In the case of Bulgaria, the idea of ​​a swap line with the ECB is to obviously provide euro liquidity when needed. Which means the BNB will provide Bulgarian levs to the ECB and will receive the euro at the current fixed exchange rate. According to Vladislav Goranov: "The swap line will be an additional guarantee for the stability of the currency board, even though it is covered more than 150% with the euro, since in such a crisis the board must be as protected as possible."


The pitfalls


Many of these currency agreements serve basically as a "safety net" and have never been triggered, the European Central Bank has noted. However, the bank also makes the important point that the agreement itself guarantees serious operational preparedness so that it can be easily and safely activated when necessary.


Such a demand may arise if commercial banks begin to experience a "thirst" for euro currency and there is a shortage in the market. The effective implementation of the agreement will then take place and, through the swap line, the BNB will receive additional amounts of euro currency from the ECB in exchange for levs. In this way, the BNB could pour liquidity into commercial banks. For the time being, however, this action is unnecessary as our banks are overflowing with liquidity. Separately, the current Bulgarian National Bank Act does not allow the Central Bank to refinance commercial banks, and in the event of such a situation, changes to the BNB Act would be required.


In fact, the government nailed the society at the beginning of the year with the silent revisions in the same law. It stated that the ECB and the Eurogroup were theoretically entitled to request a change in the BGN / EUR exchange rate. The tension was to be extinguished with a general decision of the National Assembly and Prime Minister Borisov had to step back on the road to ERM II in search of a public consensus that had never been reached.

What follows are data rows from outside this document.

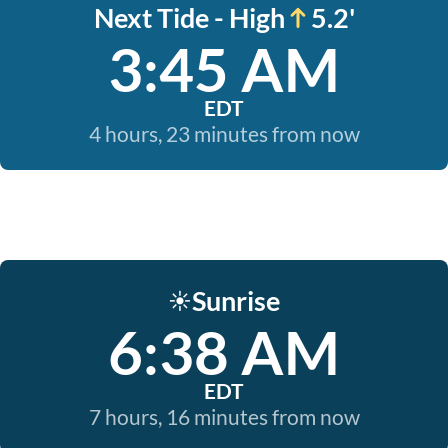
Next Tide - High
5.2'
3:45 AM
EDT
4 hours, 23 minutes from now
Sunrise
☀️
6:38 AM
EDT
7 hours, 16 minutes from now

The National Bank has serious foreign exchange reserves


According to the management of "Emission" department funds and deposits in foreign currency amounted to BGN 21.7 billion (11, 2 billion euro). This is due to the central bank's decision to order credit institutions to repay foreign currency and deposits, some of which were apparently deposited with the BNB. Applying for a currency swap with the ECB, it could be interpreted that Bulgaria, which is on a currency board, has problems with the full currency coverage of its national currency.


Such a dramatic development is unlikely to take place unless our country stays too long in a state of emergency, with complete blockage of business, exports and ambiguities in the workforce. However, given the gradual loosening of measures in Europe, such a move by the Bulgarian authorities would be illogical.


Nothing to do with the chances of ERM II


The claims that the conclusion of an agreement between the BNB and the ECB on a swap line indicates that our country is close to membership of the euro area waiting room are frivolous and even speculative. Over the years, the European Central Bank has entered into similar agreements with both Denmark and Croatia, as well as with Sweden, having nothing to do with ERM II, as well as Hungary and Poland, which did not hide their unwillingness to associate with euro zone membership.


Days ago, ECB President Christine Lagarde announced that the regulator was considering more swap lines in euro anyway.


Whether Bulgaria will join ERM II depends on the views of the European Central Bank and the Eurogroup. The Bulgarian government claims that our country has fulfilled almost all the requirements for membership of the Euro zone waiting room. The last of these was strengthening the capital position of First Investment Bank. According to Vladislav Goranov’s estimates, this step was completed at 70 percent. The Bank has already submitted to the Financial Supervision Commission a new prospectus for raising its capital by selling new shares.


The ERM II admission regulation does not point a deadline for the final decision announcement of the ECB. It is initially expected that the opinion will be drawn up within a few months. That is why it is possible that the resolution be postponed for the next year, which was signaled by Finance Minister Vladislav Goranov and BNB Governor Dimitar Radev.